Much of the user-generated data stored by tech companies is proprietary, which limits access by external parties.
Think about it from his perspective.
Data from the internet can be chunked, sorted, easily processed, and has a relatively high signal-to-noise ratio. Data from a webcam or a microphone -- if even legal to access in the first place -- would be a mess. Imagine chunking and processing 5TB of that sort of data. Seems to me that the effort would far outweigh the reward.
Robots are a different problem entirely. It's darkly amusing that simple problems of motion through space are more complex to replicate than painting the simulacra of a masterpiece, or acing the medical licensing exam. We'll probably have AGI before we can mimic the movement of the simple housefly.
Thank you. A few thoughts.
1. Legal clearly hasn't stopped anyone so far. And probably won't in the future if there is economic value. So I suggest we take this outside the equation for now. Obviously it will be a thing to take care of, but I'm asking theoretical questions.
2. Effort vs. reward. Is it just about this? Or is there something more? I.e. is there a clear plateau or is it just diminishing returns (in which case sufficiently low cost of energy solves it)
3.Robots: yes on a mechanical level. But robots don't need to be mechanically elegant and Uber precise in order to be useful.
WRT 2:
I do indeed think that it's mostly about effort vs. reward, and that sufficiently low cost of energy, and sufficient time resources, would solve it. But the cost of energy would have to be near zero, and the time allotted would have to be very generous. This is because most mic/webcam/etc. data is of very poor quality -- probably poor enough to actually poison datasets -- so it would need to be mercilessly cleaned up, and then laboriously chunked and sorted. When all's said and done, you're going to devote tremendous labor to cutting >99% of your data, and more labor in categorizing it.
It might be more fruitful to develop a model that creates new training data from internet-derived data. This is a lot more complicated than it may sound, and I don't think I ought to speculate here as to what might be involved, but it still seems more viable than sorting through a low-quality material library of babel.

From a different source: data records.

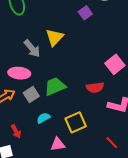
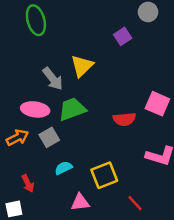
pink square: (115, 64) -> (157, 104), turned -30
green trapezoid: (55, 86) -> (72, 109), moved
red semicircle: (95, 87) -> (124, 119), moved
red line: (112, 143) -> (135, 203), moved

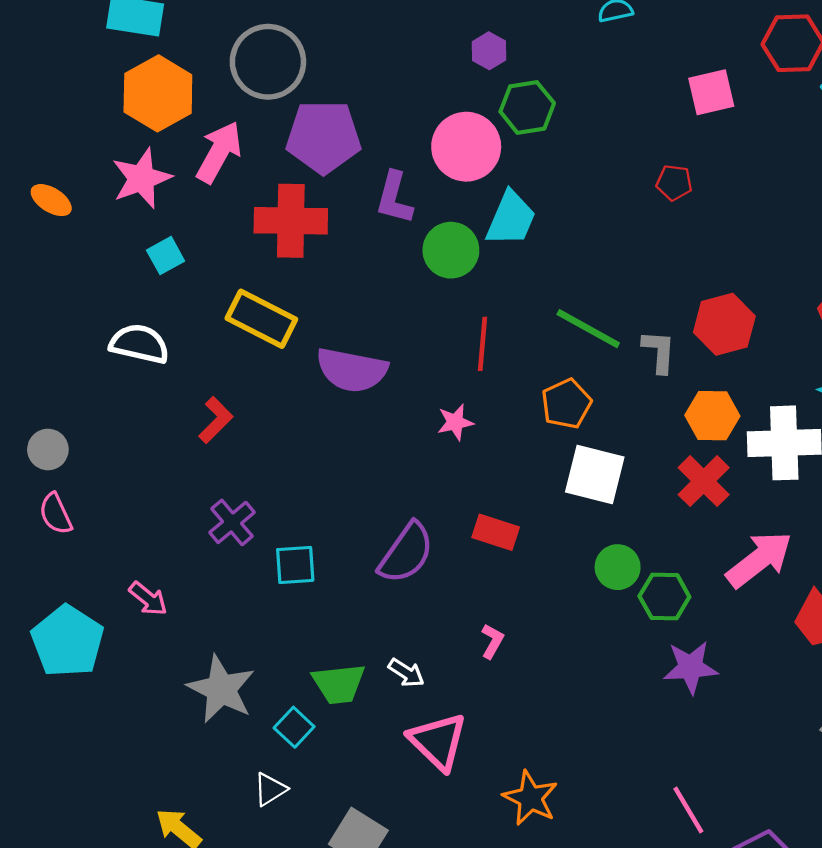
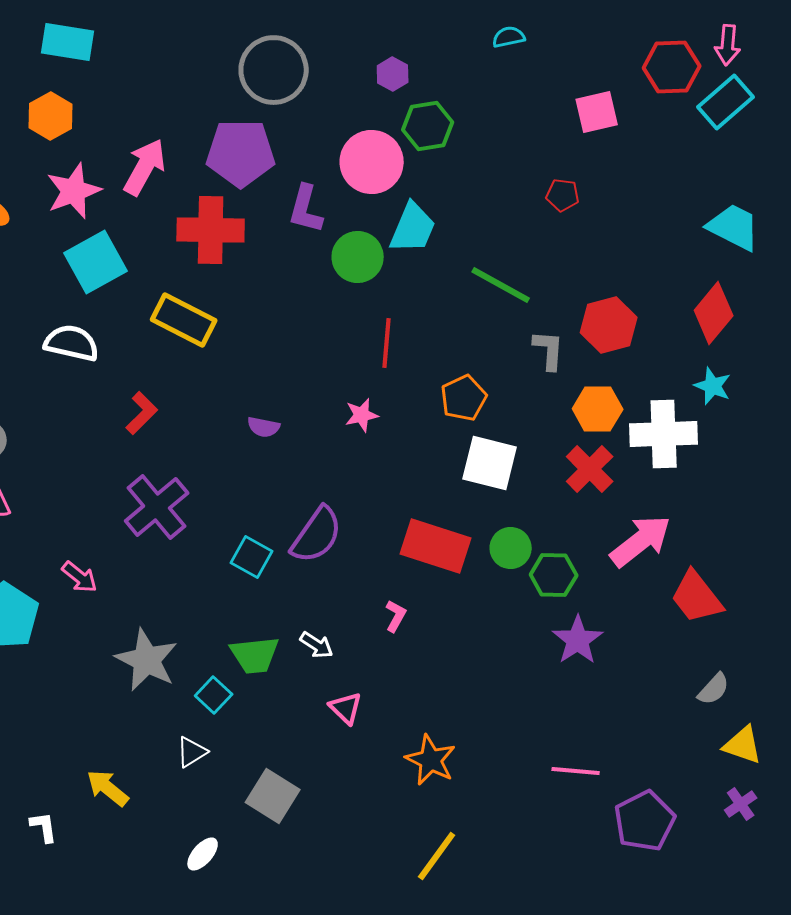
gray circle: (268, 62) -> (274, 70), moved
orange hexagon: (158, 93) -> (51, 116), moved, size x0.7
cyan square: (166, 256) -> (96, 262), size x1.8
green line: (588, 329) -> (501, 285), moved
purple semicircle: (352, 370) -> (264, 427), moved, size x0.5
purple cross: (232, 522) -> (157, 507), size x1.5
red rectangle: (496, 532) -> (436, 546), moved, size x1.6
cyan square: (295, 565) -> (252, 557), moved, turned 33
purple star: (691, 667) -> (578, 640), turned -30
pink triangle: (438, 741) -> (346, 708), size x0.6
pink line: (688, 810) -> (576, 771), turned -54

You’re thinking “any data”, he’s thinking “useful data for training an LLM”.
But isn't the underlying hypothesis that any data with sufficient underlying pattern is ultimately useful if you throw enough compute at it? His own argument is that even from the nonsense of the internet LLMs could extract general models of the world...
What about all the books written since antiquity?
There are lots of problems where someone has to run experiments to generate data. If the most optimized possible process to perform the experiment is expensive and takes time to generate 1 data point, then all you can do is wait till more data is produced before a solution is found. Think drug discovery.
Hmm... But you don't have to rely on experiments, no? Ilya's original argument was that language is a representation of reality and so even in the noisy data from the internet with zero feedback loops and experiments - sufficient amount of compute could allow LLMs to get the underlying world model to some degree. Wouldn't the same hold true with cameras and robot interactions? Just predict the next frame of reality in the same way you predict the next token of language...
(Actions leading to reactions may or may not be part of the vector we are learning. I mean they should be, but not strictly necessary)
No? What am I missing? Just astronomical compute required? Or something more fundamental?
Try translating differential equations or musical notations or chemical formulas into english. When we find one language to be useless or inefficient at representing reality we create another language. Language is just a tool we use to think and transfer info from one chimp brain to another.
Complex systems studies is wisdom. We know how communication on internet behaves. Conway's Law hits hard and the processes of life are not dumb.
Access to physical reality is important when negotiating with the beings that can form under this constraint. People have apparently known this instinctively for a very long time and they are not going to give in to the demands of the AI industry.
It's a great mistake to humanize everything in your consciousness.